Chat Completions
Prompt Caching
Reduce latency and cost by caching repeated prompt prefixes.
Prompt caching allows DEVUP AI to reuse the KV (key-value) cache from previous requests when the beginning of your prompt is identical. This reduces both latency and cost for workloads that repeatedly send the same prefix — such as a long system prompt, a large document, or a fixed set of few-shot examples.
How it works
When you send a request, DEVUP AI checks whether the beginning of your prompt matches a cached prefix from a recent request on the same model. If it does, the cached KV state is reused instead of recomputing it, which:
- Reduces time-to-first-token — the model skips processing the cached portion
- Lowers cost — cached input tokens are billed at a reduced rate
Usage
Prompt caching is automatic — no extra parameters required. Just structure your prompts so that the reused content appears at the beginning.
from openai import OpenAI
client = OpenAI(
api_key="$DEVUP_API_KEY",
base_url="https://api.devupai.com/v1",
)
# Long system prompt that stays the same across requests
SYSTEM_PROMPT = """You are a helpful AI assistant with deep expertise in Python.

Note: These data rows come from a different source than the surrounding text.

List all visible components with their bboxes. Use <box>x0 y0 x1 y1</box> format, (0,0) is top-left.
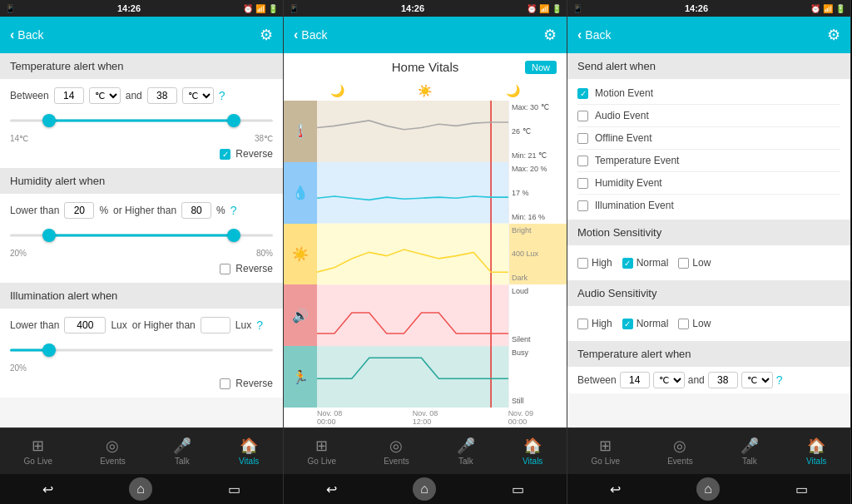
gear-icon-1[interactable]: ⚙ <box>260 26 273 44</box>
temp-slider[interactable] <box>10 111 273 131</box>
humid-max-input[interactable] <box>181 202 211 219</box>
illum-higher-label: or Higher than <box>132 319 196 331</box>
status-bar-2: 📱 14:26 ⏰ 📶 🔋 <box>284 0 567 17</box>
illum-max-input[interactable] <box>201 317 230 334</box>
motion-low-option: Low <box>678 257 711 269</box>
nav-vitals-2[interactable]: 🏠 Vitals <box>523 437 542 466</box>
home-sys-1[interactable]: ⌂ <box>129 477 152 501</box>
status-right-1: ⏰ 📶 🔋 <box>243 4 278 13</box>
nav-talk-2[interactable]: 🎤 Talk <box>457 437 475 466</box>
temp-unit2-select[interactable]: ℃℉ <box>182 87 214 104</box>
offline-event-checkbox[interactable] <box>577 133 588 144</box>
golive-label-2: Go Live <box>308 457 336 466</box>
motion-still-val: Still <box>512 397 564 405</box>
back-button-3[interactable]: ‹ Back <box>577 27 611 42</box>
back-button-1[interactable]: ‹ Back <box>10 27 43 42</box>
nav-talk-3[interactable]: 🎤 Talk <box>741 437 759 466</box>
temp-reverse-row: ✓ Reverse <box>10 148 273 160</box>
status-right-2: ⏰ 📶 🔋 <box>527 4 562 13</box>
motion-normal-checkbox[interactable]: ✓ <box>622 258 633 269</box>
content-3: Send alert when ✓ Motion Event Audio Eve… <box>567 53 850 427</box>
wifi-icon-2: 📶 <box>539 4 549 13</box>
recents-sys-3[interactable]: ▭ <box>785 478 818 501</box>
humid-thumb-left[interactable] <box>42 229 56 242</box>
nav-talk-1[interactable]: 🎤 Talk <box>173 437 191 466</box>
humid-min-input[interactable] <box>64 202 94 219</box>
sun-icon: ☀️ <box>418 84 432 97</box>
motion-event-checkbox[interactable]: ✓ <box>577 88 588 99</box>
alert-motion: ✓ Motion Event <box>577 84 840 102</box>
temp-mid-val: 26 ℃ <box>512 127 564 136</box>
events-icon-1: ◎ <box>106 437 119 455</box>
back-sys-1[interactable]: ↩ <box>32 478 63 501</box>
chart-header: Home Vitals Now <box>284 53 567 81</box>
temperature-event-checkbox[interactable] <box>577 156 588 166</box>
temp-min-input[interactable] <box>54 87 84 104</box>
illum-help-icon[interactable]: ? <box>256 319 263 332</box>
back-button-2[interactable]: ‹ Back <box>294 27 327 42</box>
humid-slider[interactable] <box>10 225 273 245</box>
recents-sys-1[interactable]: ▭ <box>218 478 250 501</box>
back-sys-2[interactable]: ↩ <box>316 478 347 501</box>
nav-golive-1[interactable]: ⊞ Go Live <box>24 437 52 466</box>
nav-vitals-1[interactable]: 🏠 Vitals <box>239 437 259 466</box>
humid-reverse-checkbox[interactable] <box>220 264 230 274</box>
now-badge[interactable]: Now <box>525 61 557 74</box>
motion-low-label: Low <box>692 257 711 269</box>
nav-events-2[interactable]: ◎ Events <box>384 437 409 466</box>
nav-golive-3[interactable]: ⊞ Go Live <box>592 437 620 466</box>
home-sys-2[interactable]: ⌂ <box>413 477 436 501</box>
humid-section-header: Humidity alert when <box>0 168 283 194</box>
golive-label-3: Go Live <box>592 457 620 466</box>
alarm-icon-2: ⏰ <box>527 4 537 13</box>
temp-unit1-select[interactable]: ℃℉ <box>89 87 121 104</box>
status-time-1: 14:26 <box>117 3 141 13</box>
gear-icon-3[interactable]: ⚙ <box>827 26 840 44</box>
motion-high-checkbox[interactable] <box>577 258 588 269</box>
humid-thumb-right[interactable] <box>227 229 240 242</box>
xaxis-3: Nov. 0900:00 <box>508 409 533 426</box>
temp-min-3[interactable] <box>620 372 650 388</box>
nav-vitals-3[interactable]: 🏠 Vitals <box>806 437 826 466</box>
temp-max-input[interactable] <box>147 87 177 104</box>
sound-silent-val: Silent <box>512 335 564 343</box>
illum-min-input[interactable] <box>64 317 106 334</box>
temp-help-icon[interactable]: ? <box>219 89 225 102</box>
illum-section-body: Lower than Lux or Higher than Lux ? 20% <box>0 309 283 398</box>
and-label: and <box>126 90 142 101</box>
recents-sys-2[interactable]: ▭ <box>502 478 534 501</box>
temp-slider-fill <box>49 120 233 122</box>
temp-unit1-3[interactable]: ℃℉ <box>653 372 685 388</box>
back-sys-3[interactable]: ↩ <box>600 478 631 501</box>
illum-reverse-checkbox[interactable] <box>220 378 230 389</box>
temp-unit2-3[interactable]: ℃℉ <box>741 372 773 388</box>
battery-icon-2: 🔋 <box>552 4 562 13</box>
gear-icon-2[interactable]: ⚙ <box>543 26 557 44</box>
humidity-event-checkbox[interactable] <box>577 178 588 189</box>
chart-icons-col: 🌡️ 💧 ☀️ 🔊 🏃 <box>284 101 317 408</box>
temp-max-val: Max: 30 ℃ <box>512 103 564 111</box>
temp-thumb-right[interactable] <box>227 114 240 127</box>
audio-low-checkbox[interactable] <box>678 319 689 329</box>
nav-events-1[interactable]: ◎ Events <box>100 437 126 466</box>
system-nav-1: ↩ ⌂ ▭ <box>0 474 283 504</box>
temp-help-3[interactable]: ? <box>776 373 783 387</box>
temp-thumb-left[interactable] <box>42 114 56 127</box>
illumination-event-checkbox[interactable] <box>577 200 588 211</box>
audio-event-checkbox[interactable] <box>577 111 588 121</box>
nav-golive-2[interactable]: ⊞ Go Live <box>308 437 336 466</box>
temp-reverse-label: Reverse <box>235 148 273 160</box>
illum-slider[interactable] <box>10 340 273 360</box>
audio-high-checkbox[interactable] <box>577 319 588 329</box>
humid-help-icon[interactable]: ? <box>230 204 237 217</box>
motion-low-checkbox[interactable] <box>678 258 689 269</box>
audio-low-option: Low <box>678 318 711 329</box>
illum-thumb[interactable] <box>42 343 56 357</box>
audio-normal-checkbox[interactable]: ✓ <box>622 319 633 329</box>
illumination-event-label: Illumination Event <box>595 200 674 211</box>
temp-max-3[interactable] <box>708 372 738 388</box>
temp-reverse-checkbox[interactable]: ✓ <box>220 149 230 160</box>
nav-events-3[interactable]: ◎ Events <box>667 437 693 466</box>
sound-legend: Loud Silent <box>508 284 567 346</box>
home-sys-3[interactable]: ⌂ <box>696 477 720 501</box>
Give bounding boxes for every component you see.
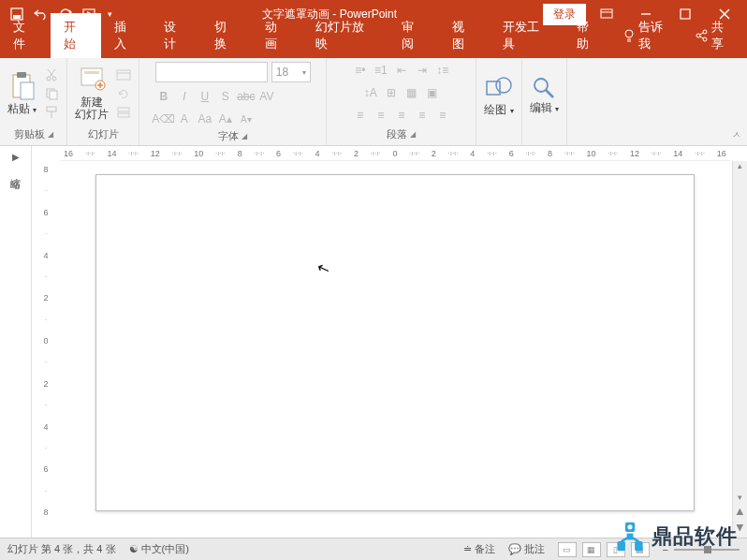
tab-animations[interactable]: 动画 bbox=[252, 13, 302, 58]
svg-point-10 bbox=[625, 30, 633, 37]
grow-font-icon[interactable]: A▴ bbox=[217, 111, 234, 127]
align-right-icon[interactable]: ≡ bbox=[393, 107, 410, 124]
cut-icon[interactable] bbox=[42, 67, 61, 82]
smartart-icon[interactable]: ▣ bbox=[424, 84, 441, 101]
align-center-icon[interactable]: ≡ bbox=[373, 107, 389, 124]
font-size-combo[interactable]: 18▾ bbox=[271, 62, 311, 82]
svg-point-43 bbox=[627, 524, 632, 529]
distributed-icon[interactable]: ≡ bbox=[434, 107, 451, 124]
share-button[interactable]: 共享 bbox=[683, 13, 747, 58]
outline-label: 缩略 bbox=[8, 169, 22, 173]
lightbulb-icon bbox=[623, 29, 635, 42]
paragraph-launcher-icon[interactable]: ◢ bbox=[410, 130, 416, 139]
notes-button[interactable]: ≐备注 bbox=[463, 542, 495, 556]
svg-point-21 bbox=[47, 77, 51, 81]
font-launcher-icon[interactable]: ◢ bbox=[242, 132, 247, 140]
start-from-beginning-icon[interactable] bbox=[79, 3, 101, 25]
align-left-icon[interactable]: ≡ bbox=[352, 107, 369, 124]
layout-icon[interactable] bbox=[114, 67, 133, 82]
underline-icon[interactable]: U bbox=[197, 88, 213, 105]
svg-rect-19 bbox=[17, 72, 26, 78]
watermark: 鼎品软件 bbox=[614, 521, 738, 553]
font-color-icon[interactable]: A bbox=[176, 111, 193, 127]
paste-button[interactable]: 粘贴 ▾ bbox=[6, 69, 38, 117]
align-text-icon[interactable]: ⊞ bbox=[383, 84, 400, 101]
tab-design[interactable]: 设计 bbox=[151, 13, 201, 58]
group-drawing: 绘图 ▾ . bbox=[476, 58, 521, 145]
shadow-icon[interactable]: S bbox=[217, 88, 234, 105]
outline-pane-toggle[interactable]: ▶ 缩略 bbox=[0, 146, 32, 538]
undo-icon[interactable] bbox=[30, 3, 52, 25]
group-font: 18▾ B I U S abc AV A⌫ A Aa A▴ A▾ 字体◢ bbox=[139, 58, 327, 145]
shrink-font-icon[interactable]: A▾ bbox=[238, 111, 255, 127]
italic-icon[interactable]: I bbox=[176, 88, 193, 105]
bullets-icon[interactable]: ≡• bbox=[352, 62, 369, 79]
svg-rect-37 bbox=[118, 113, 129, 117]
tellme-search[interactable]: 告诉我 bbox=[614, 13, 684, 58]
share-label: 共享 bbox=[711, 19, 736, 52]
notes-icon: ≐ bbox=[463, 543, 472, 555]
scroll-down-icon[interactable]: ▾ bbox=[733, 493, 747, 508]
copy-icon[interactable] bbox=[42, 86, 61, 101]
group-slides: 新建 幻灯片 幻灯片 bbox=[67, 58, 139, 145]
sorter-view-icon[interactable]: ▦ bbox=[582, 542, 601, 557]
svg-rect-26 bbox=[50, 91, 57, 99]
svg-rect-27 bbox=[47, 107, 56, 111]
font-family-combo[interactable] bbox=[155, 62, 268, 82]
group-paragraph: ≡• ≡1 ⇤ ⇥ ↕≡ ↕A ⊞ ▦ ▣ ≡ ≡ ≡ ≡ ≡ 段落◢ bbox=[327, 58, 476, 145]
svg-rect-36 bbox=[118, 108, 129, 111]
normal-view-icon[interactable]: ▭ bbox=[558, 542, 577, 557]
save-icon[interactable] bbox=[6, 3, 28, 25]
change-case-icon[interactable]: Aa bbox=[197, 111, 213, 127]
share-icon bbox=[695, 29, 708, 42]
justify-icon[interactable]: ≡ bbox=[414, 107, 431, 124]
decrease-indent-icon[interactable]: ⇤ bbox=[393, 62, 410, 79]
svg-point-2 bbox=[61, 9, 70, 19]
svg-rect-46 bbox=[635, 541, 643, 551]
svg-point-40 bbox=[535, 79, 548, 92]
svg-point-22 bbox=[52, 77, 56, 81]
bold-icon[interactable]: B bbox=[155, 88, 172, 105]
collapse-ribbon-icon[interactable]: ㅅ bbox=[732, 128, 741, 141]
vertical-ruler: 8·6·4·2·0·2·4·6·8 bbox=[32, 161, 60, 521]
svg-line-17 bbox=[700, 37, 704, 38]
quick-access-toolbar: ▾ bbox=[0, 3, 116, 25]
tab-help[interactable]: 帮助 bbox=[564, 13, 614, 58]
clear-formatting-icon[interactable]: A⌫ bbox=[155, 111, 172, 127]
columns-icon[interactable]: ▦ bbox=[403, 84, 420, 101]
editing-button[interactable]: 编辑 ▾ bbox=[528, 74, 561, 116]
character-spacing-icon[interactable]: AV bbox=[258, 88, 275, 105]
format-painter-icon[interactable] bbox=[42, 105, 61, 120]
section-icon[interactable] bbox=[114, 105, 133, 120]
slide-canvas-area: 16·ı·ı·14·ı·ı·12·ı·ı·10·ı·ı·8·ı·ı·6·ı·ı·… bbox=[32, 146, 747, 538]
strikethrough-icon[interactable]: abc bbox=[238, 88, 255, 105]
qat-customize-icon[interactable]: ▾ bbox=[103, 3, 116, 25]
slide-counter: 幻灯片 第 4 张，共 4 张 bbox=[7, 542, 116, 556]
vertical-scrollbar[interactable]: ▴ ▾ ⯅ ⯆ bbox=[732, 161, 747, 538]
text-direction-icon[interactable]: ↕A bbox=[362, 84, 379, 101]
tab-transitions[interactable]: 切换 bbox=[201, 13, 252, 58]
tab-developer[interactable]: 开发工具 bbox=[490, 13, 564, 58]
svg-line-41 bbox=[546, 90, 553, 97]
ribbon-tabs: 文件 开始 插入 设计 切换 动画 幻灯片放映 审阅 视图 开发工具 帮助 告诉… bbox=[0, 28, 747, 58]
increase-indent-icon[interactable]: ⇥ bbox=[414, 62, 431, 79]
scroll-up-icon[interactable]: ▴ bbox=[733, 161, 747, 176]
redo-icon[interactable] bbox=[54, 3, 77, 25]
svg-rect-45 bbox=[617, 541, 625, 551]
svg-rect-34 bbox=[117, 70, 130, 80]
numbering-icon[interactable]: ≡1 bbox=[373, 62, 389, 79]
svg-rect-1 bbox=[13, 15, 21, 19]
clipboard-launcher-icon[interactable]: ◢ bbox=[48, 130, 53, 139]
slide-canvas[interactable]: ↖ bbox=[95, 174, 695, 511]
line-spacing-icon[interactable]: ↕≡ bbox=[434, 62, 451, 79]
language-indicator[interactable]: ☯中文(中国) bbox=[129, 542, 189, 556]
comments-button[interactable]: 💬批注 bbox=[508, 542, 545, 556]
svg-rect-38 bbox=[487, 81, 500, 95]
tab-review[interactable]: 审阅 bbox=[388, 13, 439, 58]
tab-slideshow[interactable]: 幻灯片放映 bbox=[302, 13, 388, 58]
new-slide-button[interactable]: 新建 幻灯片 bbox=[73, 65, 110, 123]
tab-view[interactable]: 视图 bbox=[439, 13, 490, 58]
mouse-cursor-icon: ↖ bbox=[315, 258, 332, 278]
reset-icon[interactable] bbox=[114, 86, 133, 101]
drawing-button[interactable]: 绘图 ▾ bbox=[482, 72, 515, 118]
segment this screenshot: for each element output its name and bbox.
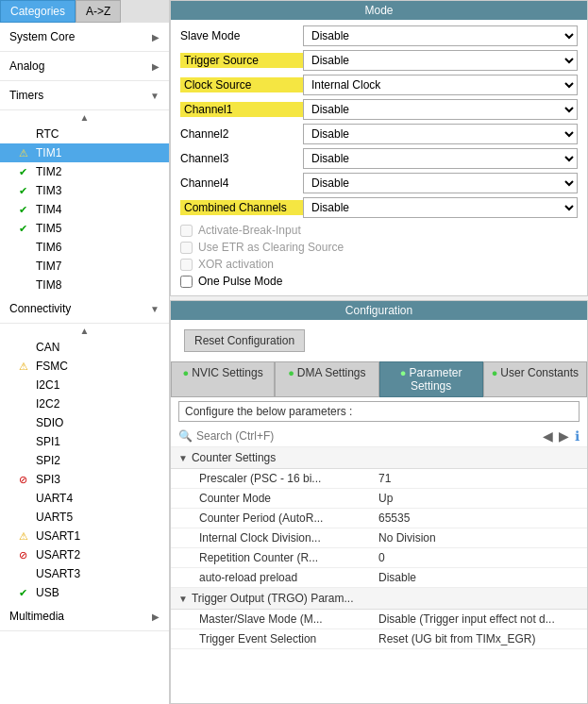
param-row-0-4: Repetition Counter (R...0	[171, 548, 587, 568]
sidebar: Categories A->Z System Core▶Analog▶Timer…	[0, 0, 170, 704]
sidebar-item-label: SPI2	[36, 454, 60, 467]
param-name: Master/Slave Mode (M...	[199, 612, 378, 626]
sidebar-item-label: RTC	[36, 127, 59, 141]
sidebar-section-header-analog[interactable]: Analog▶	[0, 52, 169, 81]
sidebar-item-label: FSMC	[36, 360, 68, 373]
param-name: Prescaler (PSC - 16 bi...	[199, 472, 378, 485]
nav-next-icon[interactable]: ▶	[559, 428, 569, 444]
sidebar-section-header-system-core[interactable]: System Core▶	[0, 23, 169, 52]
mode-checkbox-3[interactable]	[180, 276, 193, 288]
param-row-0-3: Internal Clock Division...No Division	[171, 528, 587, 548]
config-tab-parameter-settings[interactable]: ●Parameter Settings	[379, 361, 483, 397]
tab-az[interactable]: A->Z	[76, 0, 121, 23]
status-icon-tim2: ✔	[19, 166, 32, 178]
search-row: 🔍 ◀ ▶ ℹ	[171, 426, 587, 447]
sidebar-content: System Core▶Analog▶Timers▼▲RTC⚠TIM1✔TIM2…	[0, 23, 169, 704]
sidebar-item-can[interactable]: CAN	[0, 338, 169, 357]
mode-select-7[interactable]: Disable	[303, 197, 578, 218]
status-icon-tim1: ⚠	[19, 147, 32, 159]
sidebar-item-tim7[interactable]: TIM7	[0, 257, 169, 276]
sidebar-item-tim1[interactable]: ⚠TIM1	[0, 143, 169, 162]
mode-checkbox-label-3: One Pulse Mode	[198, 275, 282, 288]
nav-prev-icon[interactable]: ◀	[543, 428, 553, 444]
sidebar-item-tim6[interactable]: TIM6	[0, 238, 169, 257]
sidebar-item-tim5[interactable]: ✔TIM5	[0, 219, 169, 238]
mode-select-4[interactable]: Disable	[303, 124, 578, 144]
param-name: auto-reload preload	[199, 571, 378, 584]
mode-checkbox-row-0: Activate-Break-Input	[180, 222, 578, 239]
mode-label-6: Channel4	[180, 176, 303, 190]
sidebar-item-usb[interactable]: ✔USB	[0, 583, 169, 602]
param-group-header-1[interactable]: ▼Trigger Output (TRGO) Param...	[171, 588, 587, 610]
mode-select-0[interactable]: Disable	[303, 25, 578, 46]
sidebar-item-tim4[interactable]: ✔TIM4	[0, 200, 169, 219]
sidebar-section-label-timers: Timers	[9, 89, 43, 102]
sidebar-item-i2c2[interactable]: I2C2	[0, 394, 169, 413]
param-value: Reset (UG bit from TIMx_EGR)	[378, 632, 535, 645]
sidebar-item-uart4[interactable]: UART4	[0, 489, 169, 508]
sidebar-item-fsmc[interactable]: ⚠FSMC	[0, 357, 169, 376]
sidebar-item-tim8[interactable]: TIM8	[0, 276, 169, 294]
sidebar-item-label: SPI3	[36, 473, 60, 486]
mode-row-1: Trigger SourceDisable	[180, 50, 578, 71]
mode-select-1[interactable]: Disable	[303, 50, 578, 71]
sidebar-item-label: UART4	[36, 492, 73, 505]
mode-label-4: Channel2	[180, 127, 303, 141]
param-name: Counter Mode	[199, 492, 378, 505]
mode-label-7: Combined Channels	[180, 200, 303, 215]
tab-categories[interactable]: Categories	[0, 0, 76, 23]
sidebar-section-multimedia: Multimedia▶	[0, 602, 169, 631]
mode-select-5[interactable]: Disable	[303, 148, 578, 169]
mode-checkbox-1	[180, 242, 193, 254]
config-tab-dma-settings[interactable]: ●DMA Settings	[275, 361, 378, 397]
status-icon-fsmc: ⚠	[19, 360, 32, 373]
sidebar-section-header-connectivity[interactable]: Connectivity▼	[0, 294, 169, 324]
scroll-up-arrow[interactable]: ▲	[0, 110, 169, 125]
sidebar-item-label: TIM3	[36, 184, 61, 197]
sidebar-item-label: USART3	[36, 567, 80, 580]
sidebar-item-usart1[interactable]: ⚠USART1	[0, 527, 169, 545]
sidebar-item-label: TIM1	[36, 146, 61, 159]
sidebar-item-tim3[interactable]: ✔TIM3	[0, 181, 169, 200]
sidebar-item-spi2[interactable]: SPI2	[0, 451, 169, 470]
sidebar-item-label: USART1	[36, 529, 80, 543]
sidebar-item-tim2[interactable]: ✔TIM2	[0, 162, 169, 181]
mode-label-2: Clock Source	[180, 77, 303, 92]
sidebar-item-i2c1[interactable]: I2C1	[0, 376, 169, 394]
tab-check-icon: ●	[492, 367, 498, 378]
sidebar-item-label: I2C2	[36, 397, 59, 411]
reset-config-button[interactable]: Reset Configuration	[184, 329, 305, 352]
config-tab-nvic-settings[interactable]: ●NVIC Settings	[171, 361, 275, 397]
params-list: ▼Counter SettingsPrescaler (PSC - 16 bi.…	[171, 447, 587, 703]
mode-row-0: Slave ModeDisable	[180, 25, 578, 46]
mode-select-2[interactable]: Internal Clock	[303, 75, 578, 95]
sidebar-item-spi3[interactable]: ⊘SPI3	[0, 470, 169, 489]
sidebar-item-uart5[interactable]: UART5	[0, 508, 169, 527]
sidebar-item-rtc[interactable]: RTC	[0, 125, 169, 143]
search-icon: 🔍	[178, 429, 193, 443]
sidebar-item-usart3[interactable]: USART3	[0, 564, 169, 583]
sidebar-item-sdio[interactable]: SDIO	[0, 413, 169, 432]
mode-select-3[interactable]: Disable	[303, 99, 578, 120]
config-tab-user-constants[interactable]: ●User Constants	[483, 361, 587, 397]
tab-check-icon: ●	[400, 367, 407, 378]
sidebar-section-header-multimedia[interactable]: Multimedia▶	[0, 602, 169, 631]
tab-check-icon: ●	[183, 367, 190, 378]
config-tab-label-2: Parameter Settings	[409, 366, 462, 393]
mode-content: Slave ModeDisableTrigger SourceDisableCl…	[171, 20, 587, 295]
info-icon[interactable]: ℹ	[575, 428, 580, 444]
config-section-header: Configuration	[171, 301, 587, 320]
mode-select-6[interactable]: Disable	[303, 173, 578, 193]
sidebar-item-label: SDIO	[36, 416, 63, 429]
status-icon-spi3: ⊘	[19, 474, 32, 486]
sidebar-section-header-timers[interactable]: Timers▼	[0, 81, 169, 110]
sidebar-section-connectivity: Connectivity▼▲CAN⚠FSMCI2C1I2C2SDIOSPI1SP…	[0, 294, 169, 602]
mode-checkbox-0	[180, 225, 193, 237]
status-icon-tim4: ✔	[19, 204, 32, 216]
sidebar-item-usart2[interactable]: ⊘USART2	[0, 545, 169, 564]
sidebar-item-spi1[interactable]: SPI1	[0, 432, 169, 451]
chevron-icon: ▼	[150, 91, 160, 101]
scroll-up-arrow[interactable]: ▲	[0, 324, 169, 338]
param-group-header-0[interactable]: ▼Counter Settings	[171, 447, 587, 469]
search-input[interactable]	[196, 429, 543, 443]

[... thousands of tokens of instructions or context ...]
"""
# First request - full processing
response1 = client.chat.completions.create(
model="deepseek-ai/DeepSeek-V3",
messages=[
{"role": "system", "content": SYSTEM_PROMPT},
{"role": "user", "content": "How do I use list comprehensions?"},
],
)
# Second request - cached prefix reused, faster and cheaper
response2 = client.chat.completions.create(
model="deepseek-ai/DeepSeek-V3",
messages=[
{"role": "system", "content": SYSTEM_PROMPT},
{"role": "user", "content": "What are Python generators?"},
],
)Best practices
- Put stable content first: Ensure static instructions, documents, or context appear at the very top of your prompt sequence.
- Keep the prefix identical: The cache match is broken by any differing characters, including trailing spaces or altered message roles.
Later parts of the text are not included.